Problem description: Comb through the entries for "Фирменный" and pull out each line that holds it.

Data excerpts:

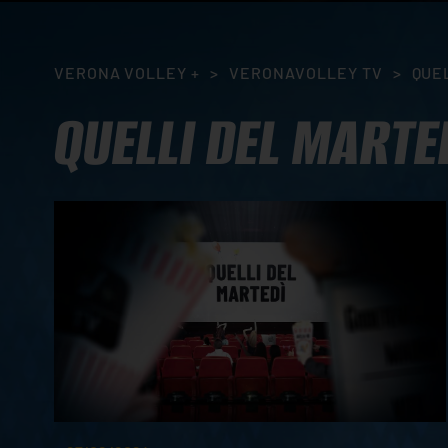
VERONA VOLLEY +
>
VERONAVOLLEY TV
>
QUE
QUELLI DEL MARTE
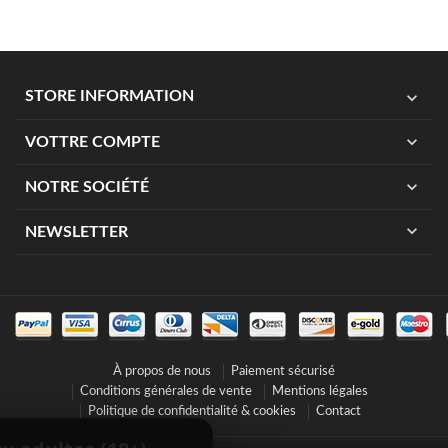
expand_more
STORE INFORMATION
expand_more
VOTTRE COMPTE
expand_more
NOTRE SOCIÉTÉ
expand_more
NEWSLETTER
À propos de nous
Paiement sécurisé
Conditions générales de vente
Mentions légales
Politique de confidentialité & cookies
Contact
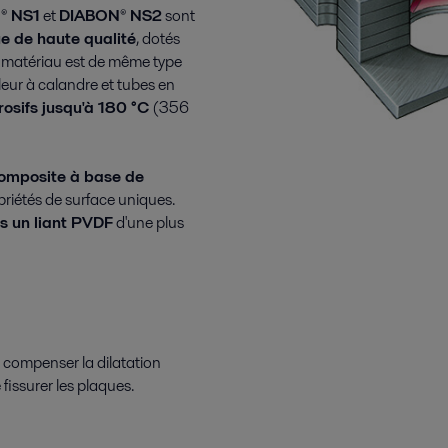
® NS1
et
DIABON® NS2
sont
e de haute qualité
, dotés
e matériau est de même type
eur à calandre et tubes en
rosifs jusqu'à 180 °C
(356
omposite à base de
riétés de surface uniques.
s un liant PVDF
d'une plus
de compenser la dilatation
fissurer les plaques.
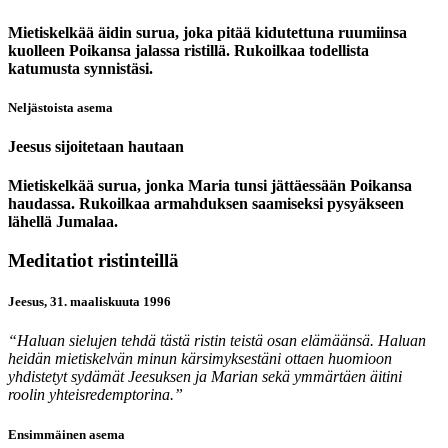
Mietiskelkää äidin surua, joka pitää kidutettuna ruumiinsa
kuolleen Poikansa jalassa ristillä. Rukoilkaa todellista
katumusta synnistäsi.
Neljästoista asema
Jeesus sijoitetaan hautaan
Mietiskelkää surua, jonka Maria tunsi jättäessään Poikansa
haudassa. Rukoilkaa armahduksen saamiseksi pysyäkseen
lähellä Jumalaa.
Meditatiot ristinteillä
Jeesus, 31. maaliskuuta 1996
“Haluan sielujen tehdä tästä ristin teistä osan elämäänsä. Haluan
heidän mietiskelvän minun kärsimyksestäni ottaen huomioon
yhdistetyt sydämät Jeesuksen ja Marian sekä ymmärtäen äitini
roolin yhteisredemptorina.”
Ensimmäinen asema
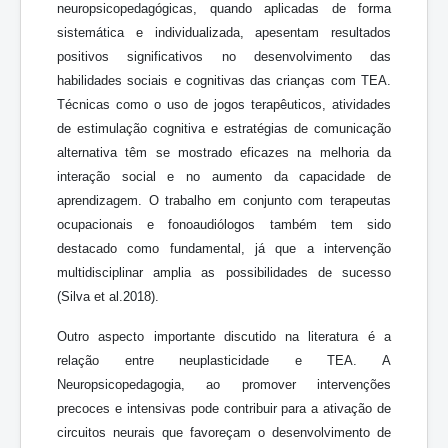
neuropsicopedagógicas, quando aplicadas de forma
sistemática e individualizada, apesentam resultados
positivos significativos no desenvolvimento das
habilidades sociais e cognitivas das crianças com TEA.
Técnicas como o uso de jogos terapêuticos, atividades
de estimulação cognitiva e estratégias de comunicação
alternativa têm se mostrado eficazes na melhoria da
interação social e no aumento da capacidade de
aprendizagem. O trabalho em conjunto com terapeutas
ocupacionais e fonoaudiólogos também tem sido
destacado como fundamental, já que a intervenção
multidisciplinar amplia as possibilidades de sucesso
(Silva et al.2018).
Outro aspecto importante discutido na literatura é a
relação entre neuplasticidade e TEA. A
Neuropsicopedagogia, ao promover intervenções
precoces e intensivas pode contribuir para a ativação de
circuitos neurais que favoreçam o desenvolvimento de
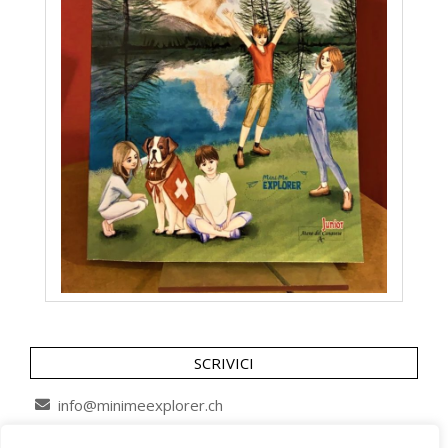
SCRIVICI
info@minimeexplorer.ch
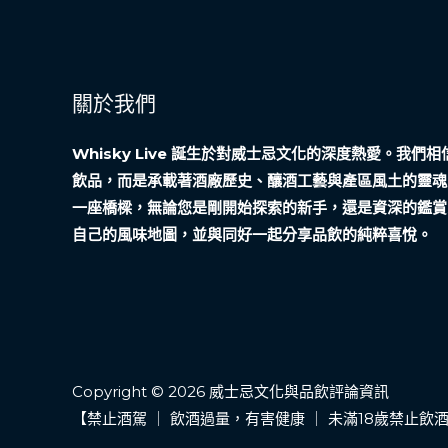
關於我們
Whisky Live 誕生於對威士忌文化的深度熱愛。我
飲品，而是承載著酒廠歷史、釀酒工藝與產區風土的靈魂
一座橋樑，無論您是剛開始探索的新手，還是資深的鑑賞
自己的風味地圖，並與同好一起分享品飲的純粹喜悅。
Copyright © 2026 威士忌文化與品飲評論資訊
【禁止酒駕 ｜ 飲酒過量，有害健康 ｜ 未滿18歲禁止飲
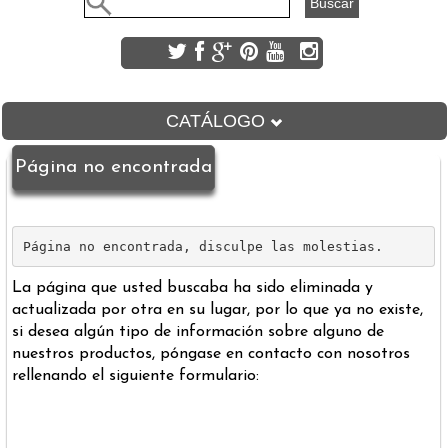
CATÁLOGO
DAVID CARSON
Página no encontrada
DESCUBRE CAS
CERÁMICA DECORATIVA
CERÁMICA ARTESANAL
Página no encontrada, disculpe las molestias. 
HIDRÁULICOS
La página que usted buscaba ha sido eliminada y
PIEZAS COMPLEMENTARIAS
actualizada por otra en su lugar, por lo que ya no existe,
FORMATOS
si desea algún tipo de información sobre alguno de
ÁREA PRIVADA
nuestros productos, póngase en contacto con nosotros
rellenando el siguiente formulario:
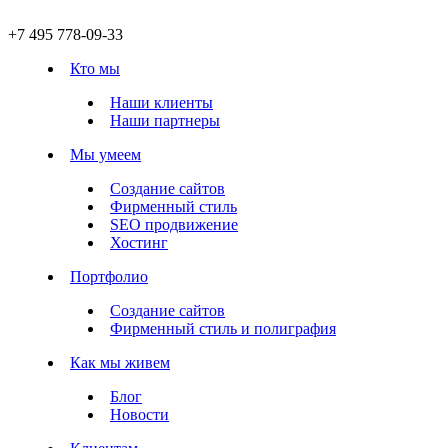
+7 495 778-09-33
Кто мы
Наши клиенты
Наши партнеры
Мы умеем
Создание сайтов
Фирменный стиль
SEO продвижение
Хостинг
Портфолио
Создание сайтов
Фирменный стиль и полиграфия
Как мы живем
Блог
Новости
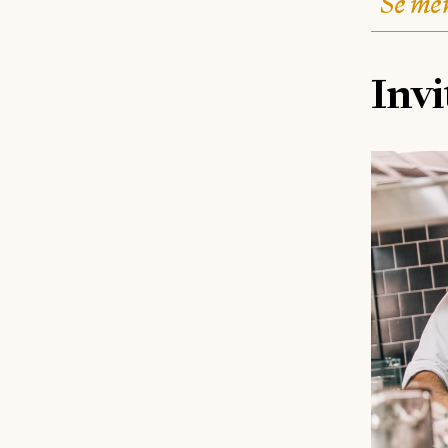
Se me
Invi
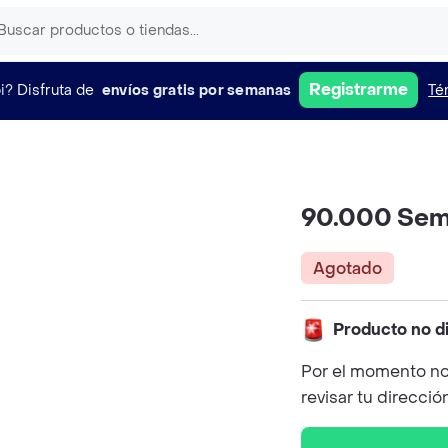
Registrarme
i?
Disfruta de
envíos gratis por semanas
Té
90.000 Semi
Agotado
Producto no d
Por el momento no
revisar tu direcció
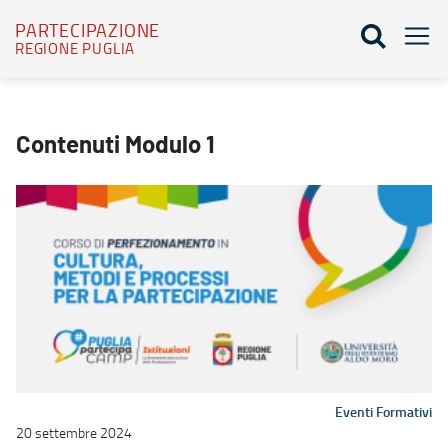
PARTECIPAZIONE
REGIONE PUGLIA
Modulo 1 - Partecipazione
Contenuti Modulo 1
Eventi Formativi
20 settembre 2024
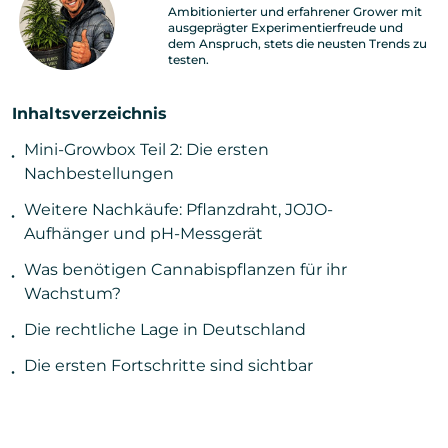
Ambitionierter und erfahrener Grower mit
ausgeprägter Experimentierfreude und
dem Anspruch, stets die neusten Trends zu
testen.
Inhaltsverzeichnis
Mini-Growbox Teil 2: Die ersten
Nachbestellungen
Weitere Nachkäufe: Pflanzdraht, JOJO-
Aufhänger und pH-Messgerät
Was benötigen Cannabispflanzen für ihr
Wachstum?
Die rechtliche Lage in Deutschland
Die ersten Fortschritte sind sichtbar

Answer:
Фирменный стиль
Фирменный стиль и полиграфия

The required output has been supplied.